■ Work to complete
In the listing beneath this line, copy exactly the lines starting with the one containing "環境広報紙「こまeco通信」 (199, 1177)" and going on through the one containing "平成29年度 (444, 318)".

■ Input records
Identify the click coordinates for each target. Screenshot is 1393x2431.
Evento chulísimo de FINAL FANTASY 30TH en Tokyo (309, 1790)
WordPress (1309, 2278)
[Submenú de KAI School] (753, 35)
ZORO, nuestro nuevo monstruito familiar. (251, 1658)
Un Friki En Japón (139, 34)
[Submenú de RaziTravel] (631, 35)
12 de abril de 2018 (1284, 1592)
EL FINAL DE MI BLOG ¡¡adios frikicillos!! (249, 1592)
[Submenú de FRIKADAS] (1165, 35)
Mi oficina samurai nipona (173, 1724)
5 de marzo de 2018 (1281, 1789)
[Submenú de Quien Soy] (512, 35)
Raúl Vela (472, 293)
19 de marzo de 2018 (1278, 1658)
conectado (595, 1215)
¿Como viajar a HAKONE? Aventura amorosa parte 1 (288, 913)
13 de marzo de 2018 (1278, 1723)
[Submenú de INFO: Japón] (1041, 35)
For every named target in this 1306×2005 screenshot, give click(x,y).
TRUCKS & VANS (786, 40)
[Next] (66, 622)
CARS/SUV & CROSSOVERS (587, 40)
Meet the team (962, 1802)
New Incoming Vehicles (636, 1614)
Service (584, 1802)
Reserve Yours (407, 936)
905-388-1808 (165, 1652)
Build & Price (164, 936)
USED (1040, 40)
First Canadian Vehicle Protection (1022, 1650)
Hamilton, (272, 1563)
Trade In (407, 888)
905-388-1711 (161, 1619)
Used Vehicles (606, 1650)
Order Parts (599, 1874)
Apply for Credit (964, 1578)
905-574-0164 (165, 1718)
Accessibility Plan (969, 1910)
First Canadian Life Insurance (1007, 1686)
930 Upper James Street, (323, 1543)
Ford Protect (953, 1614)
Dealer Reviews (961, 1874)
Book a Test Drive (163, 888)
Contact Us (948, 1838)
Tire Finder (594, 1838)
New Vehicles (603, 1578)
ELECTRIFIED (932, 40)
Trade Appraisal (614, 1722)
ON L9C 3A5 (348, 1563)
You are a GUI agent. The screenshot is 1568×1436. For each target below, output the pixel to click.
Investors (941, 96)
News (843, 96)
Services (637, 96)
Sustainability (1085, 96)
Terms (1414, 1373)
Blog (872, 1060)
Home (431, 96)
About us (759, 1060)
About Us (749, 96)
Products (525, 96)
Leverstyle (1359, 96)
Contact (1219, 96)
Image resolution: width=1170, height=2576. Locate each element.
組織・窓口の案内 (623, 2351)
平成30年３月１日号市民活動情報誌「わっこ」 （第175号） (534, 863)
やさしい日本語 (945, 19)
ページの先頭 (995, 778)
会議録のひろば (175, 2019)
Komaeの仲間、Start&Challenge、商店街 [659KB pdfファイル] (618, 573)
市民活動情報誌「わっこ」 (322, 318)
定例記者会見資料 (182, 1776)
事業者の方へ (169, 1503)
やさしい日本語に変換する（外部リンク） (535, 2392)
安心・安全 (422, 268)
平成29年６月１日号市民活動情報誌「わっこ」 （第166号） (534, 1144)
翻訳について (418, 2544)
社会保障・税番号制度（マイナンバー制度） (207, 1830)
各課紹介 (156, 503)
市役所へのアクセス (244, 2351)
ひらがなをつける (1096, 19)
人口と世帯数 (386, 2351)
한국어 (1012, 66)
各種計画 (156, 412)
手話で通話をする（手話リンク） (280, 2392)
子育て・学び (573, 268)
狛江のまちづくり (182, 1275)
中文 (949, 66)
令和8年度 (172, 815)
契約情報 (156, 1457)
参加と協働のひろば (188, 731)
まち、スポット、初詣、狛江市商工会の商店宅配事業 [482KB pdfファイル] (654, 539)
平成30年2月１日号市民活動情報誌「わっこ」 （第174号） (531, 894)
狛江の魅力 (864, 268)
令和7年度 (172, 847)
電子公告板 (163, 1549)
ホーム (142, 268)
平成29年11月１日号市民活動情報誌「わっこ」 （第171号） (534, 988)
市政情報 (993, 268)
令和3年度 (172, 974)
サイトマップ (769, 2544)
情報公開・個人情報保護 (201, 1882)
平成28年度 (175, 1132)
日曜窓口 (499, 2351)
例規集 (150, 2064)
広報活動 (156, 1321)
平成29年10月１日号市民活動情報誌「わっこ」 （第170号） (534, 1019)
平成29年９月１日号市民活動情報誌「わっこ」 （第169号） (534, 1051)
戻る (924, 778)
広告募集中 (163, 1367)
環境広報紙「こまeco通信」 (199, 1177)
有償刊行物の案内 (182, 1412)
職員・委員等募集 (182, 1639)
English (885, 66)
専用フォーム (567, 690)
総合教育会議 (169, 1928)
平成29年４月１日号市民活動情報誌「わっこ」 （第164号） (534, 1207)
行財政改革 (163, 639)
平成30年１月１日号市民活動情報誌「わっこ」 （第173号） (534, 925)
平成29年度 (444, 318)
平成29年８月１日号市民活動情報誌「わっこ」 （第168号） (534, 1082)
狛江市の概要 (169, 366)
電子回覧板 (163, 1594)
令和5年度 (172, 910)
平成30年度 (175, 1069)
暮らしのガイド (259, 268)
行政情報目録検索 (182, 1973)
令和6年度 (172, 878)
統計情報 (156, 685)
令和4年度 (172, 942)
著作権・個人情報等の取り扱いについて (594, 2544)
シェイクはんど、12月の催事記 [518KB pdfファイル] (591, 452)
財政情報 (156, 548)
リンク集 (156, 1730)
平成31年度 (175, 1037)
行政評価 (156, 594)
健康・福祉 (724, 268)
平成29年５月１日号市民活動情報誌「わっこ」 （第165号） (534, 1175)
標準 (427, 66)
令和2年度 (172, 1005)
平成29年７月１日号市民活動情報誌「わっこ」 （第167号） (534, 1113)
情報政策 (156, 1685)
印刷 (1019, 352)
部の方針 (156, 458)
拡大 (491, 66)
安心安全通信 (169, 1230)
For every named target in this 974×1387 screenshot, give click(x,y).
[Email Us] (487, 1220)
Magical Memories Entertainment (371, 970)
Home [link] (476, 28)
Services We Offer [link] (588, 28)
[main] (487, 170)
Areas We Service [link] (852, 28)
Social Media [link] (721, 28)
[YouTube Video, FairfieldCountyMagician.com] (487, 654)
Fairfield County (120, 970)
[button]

■ Response
環境広報紙「こまeco通信」 (199, 1177)
有償刊行物の案内 (182, 1412)
職員・委員等募集 (182, 1639)
English (885, 66)
専用フォーム (567, 690)
総合教育会議 (169, 1928)
平成29年４月１日号市民活動情報誌「わっこ」 （第164号） (534, 1207)
行財政改革 (163, 639)
平成30年１月１日号市民活動情報誌「わっこ」 （第173号） (534, 925)
平成29年度 (444, 318)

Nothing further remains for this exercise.